An advocacy group that has spent more than two decades fighting for free expression on college campuses is broadening its efforts to fight so-called cancel culture and other perceived threats to free speech across American society.

The Foundation for Individual Rights in Education is renaming itself the Foundation for Individual Rights and Expression and keeping the “FIRE” acronym as it launches a drive to promote greater acceptance of a diversity of views in the workplace, pop culture and elsewhere.
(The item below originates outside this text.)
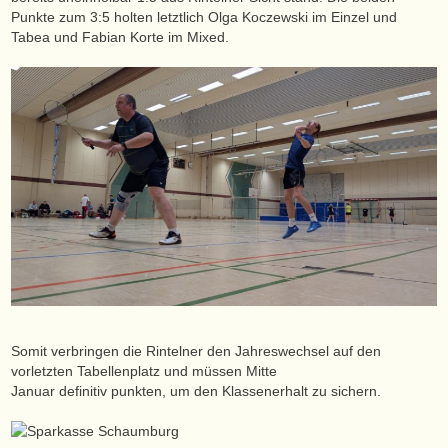
Punkte zum 3:5 holten letztlich Olga Koczewski im Einzel und
Tabea und Fabian Korte im Mixed.
Somit verbringen die Rintelner den Jahreswechsel auf den
vorletzten Tabellenplatz und müssen Mitte
Januar definitiv punkten, um den Klassenerhalt zu sichern.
Part of the push may challenge the American Civil Liberties Union’s primacy as a defender of free speech.

“To say the least, we have not solved the campus free-speech problem, but we started to realize if we wanted to save free speech on campus we have to start earlier and we have to do things not on campus,” the group’s president, Greg Lukianoff, said.

Lukianoff said FIRE has raised $28.5 million for a planned three-year, $75 million litigation, opinion research and public education campaign aimed at boosting and solidifying support for free-speech values.

“There’s a very strong belief in not just the First Amendment, but a culture of freedom of speech that — black or white, liberal or conservative — that most Americans think you should be entitled to your own opinion and not have to lose your job over that,” Lukianoff said. “The voices that think of free speech as a dirty word on campus or on Twitter are actually a pretty small minority.”

The new initiative includes $10 million in planned national cable and billboard advertising featuring activists on both ends of the political spectrum extolling the virtues of free speech, officials said.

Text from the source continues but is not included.